The rampant spread of coronavirus disease (COVID-19) is a failure of contemporary world and its institutions. The COVID-19 has amplified risks worldwide regarding public health systems, patient care, control, guaranteed supply and quality of SARS-CoV-2 related diagnostic tools. In – vitro RT – qPCR diagnosis kits are available on the market for the detection of SARS-CoV-2. US Food and Drug Administration (FDA) permit some of these kits to emergency use authorization (EUA).
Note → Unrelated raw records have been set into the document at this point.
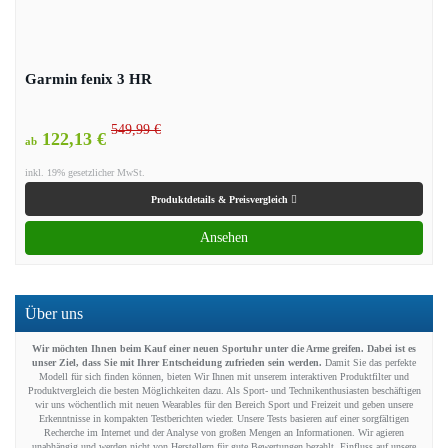
Garmin fenix 3 HR
549,99 €
122,13 €
ab
inkl. 19% gesetzlicher MwSt.
Produktdetails & Preisvergleich
Ansehen
Über uns
Wir möchten Ihnen beim Kauf einer neuen Sportuhr unter die Arme greifen. Dabei ist es
unser Ziel, dass Sie mit Ihrer Entscheidung zufrieden sein werden.
Damit Sie das perfekte
Modell für sich finden können, bieten Wir Ihnen mit unserem interaktiven Produktfilter und
Produktvergleich die besten Möglichkeiten dazu. Als Sport- und Technikenthusiasten beschäftigen
wir uns wöchentlich mit neuen Wearables für den Bereich Sport und Freizeit und geben unsere
Erkenntnisse in kompakten Testberichten wieder. Unsere Tests basieren auf einer sorgfältigen
Recherche im Internet und der Analyse von großen Mengen an Informationen. Wir agieren
unabhängig und werden nicht von Herstellern für gute Bewertungen bezahlt. Einfluss auf unsere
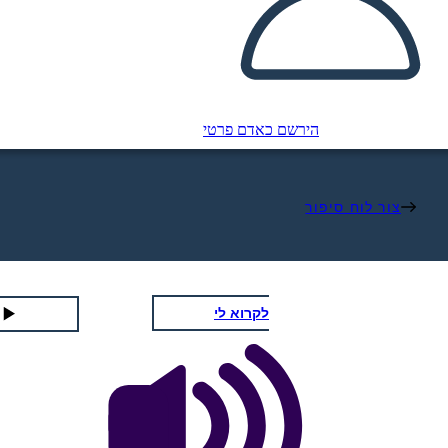
הירשם כאדם פרטי
צור לוח סיפור
לקרוא לי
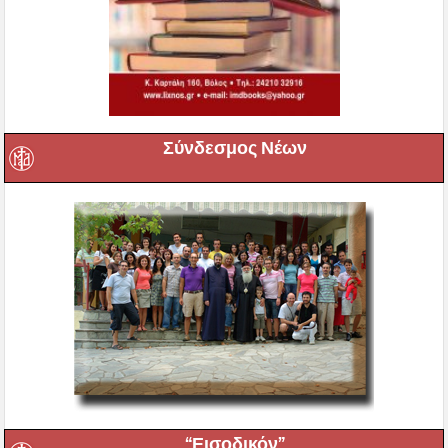
Σύνδεσμος Νέων
“Εισοδικόν”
Lu et al., 2020; Rhoads et al., 2020 reported that the CDC designed FDA EUA 2019-nCoV CDC kit (IDT, USA) based on N1 and N2 probes is used for detecting SARS-CoV-2 and RNaseP (RP) as an RNA extraction quality control has received positive evaluations in recent studies. Anon, 2020 stated that requirement to run three PCR reactions per sample is the prime limitation of the CDC because all of the probes are labeled with the dye FAM.
The singleplex PCR protocol comprises of large number of reagents and reduces laboratory testing capacity, especially in small-scale facilities which are crucial during the ongoing coronavirus disease pandemic, particularly in developing countries. Various multiplex assay are commercially available they are not pocket friendly as compared to the CDC protocol.
Therefore, Byron Freire-Paspuel and M. A. Garcia-Bereguiain, 2020 designed a research to developed a triplex assay for detecting SARS-CoV-2 RNA from nasopharyngeal swabs based on the CDC designed probes and primers, N1 and N2, and RP, and evaluated its clinical performance and analytical sensitivity using the singleplex 2019-nCoV CDC EUA kit as a gold standard. This research has published in International Journal of Infectious Diseases.
To put it succinctly, this new triplex RT – qPCR assay based on primers and probes from the CDC protocol is highly reliable for SARS-CoV-2 diagnosis. The results of this study also showed that it could speed up detection and save reagents during the current SARS-CoV-2 testing supplies shortage.